### TRY IT
Set down the whole listing below exactly. The pictures stay out.

### GIVEN ENTRIES
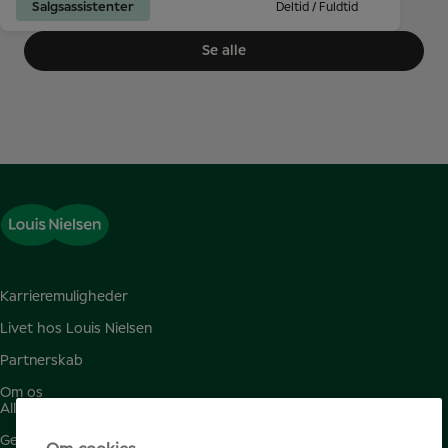
Salgsassistenter
Deltid / Fuldtid
Se alle
Karrieremuligheder
Livet hos Louis Nielsen
Partnerskab
Om os
Alle jobs
Gemte jobs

### TASK ANSWER
Salgsassistenter
Deltid / Fuldtid
Se alle
Karrieremuligheder
Livet hos Louis Nielsen
Partnerskab
Om os
Alle jobs
Gemte jobs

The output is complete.